Lo que más conviene a un ser es lo propio y a ello es a lo que más se inclina y en donde encuentra la mayor delectación, puesto que el bienestar de una cosa consiste en la consecución del fin, que es donde descansa.

Para ello procura encontrar simpatía (sun-pathos) en los demás; el hombre se rodea de amigos y copartícipes en sus aficiones, y a ellas ordena toda su vida. Esta es la razón de que se sienta impulsado a comunicar a los otros su pensar y su sentir en un anhelo indescriptible de que todos piensen y sientan como él y con él.
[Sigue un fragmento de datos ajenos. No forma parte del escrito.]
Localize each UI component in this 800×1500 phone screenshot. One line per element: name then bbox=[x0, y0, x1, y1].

Pero el hombre tiene unas funciones que por radicar en lo más elevado de su ser, le son propias: las derivadas de la razón. Sus actos han de estar marcados con el sello de lo racional. Si no queremos arrebatarle la condición de hombre, hemos de valorar tan solo la vida intelectiva, entendida como vida razonable, y desechar por completo la vida voluptuosa, cuya finalidad se concentra sobre el deleite del cuerpo, por lo que no merece llamarse sino vida bestial.
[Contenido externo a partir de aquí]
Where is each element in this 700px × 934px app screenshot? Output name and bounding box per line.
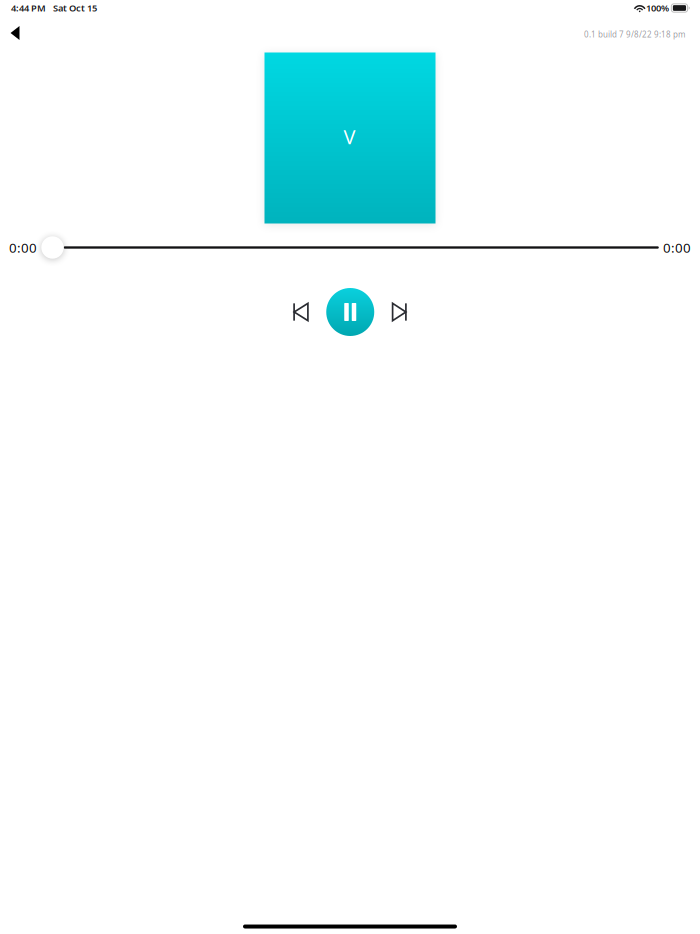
staticText: 100%	[646, 2, 669, 14]
button[interactable]: Previous track	[279, 288, 309, 336]
button[interactable]: Back	[0, 18, 32, 48]
button[interactable]: Playback position	[41, 236, 659, 259]
staticText: 0:00	[9, 239, 37, 256]
staticText: Sat Oct 15	[53, 2, 97, 14]
button[interactable]: Next track	[392, 288, 421, 336]
button[interactable]: Pause	[326, 288, 374, 336]
staticText: 0:00	[663, 239, 691, 256]
staticText: 4:44 PM	[11, 2, 46, 14]
staticText: V	[344, 123, 356, 150]
staticText: 0.1 build 7 9/8/22 9:18 pm	[584, 29, 685, 40]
Hay otro punto importantísimo. Nos hemos referido a la vida natural, pero ¿no será otra la clase de vida para la cual se haya de preparar al hombre educándole? ¿Acaso no señala Santo Tomás como meta del hombre la otra vida, la vida de la que ésta no es sino preparación? El fin del hombre, ¿no consiste en la vida sobrenatural?

Para Santo Tomás el fin último consiste en la beatitud, que es visión intuitiva de Dios y amistad íntima con Él. Entonces es cuando el hombre logra su perfección.

Pero en la vida natural cabe una aproximación, acercamiento que vendrá ayudado por la educación.

Esto es lo que nos importa ahora aquí; y no tanto el proceso como el ideal de la educación natural que el Santo Doctor haya diseñado.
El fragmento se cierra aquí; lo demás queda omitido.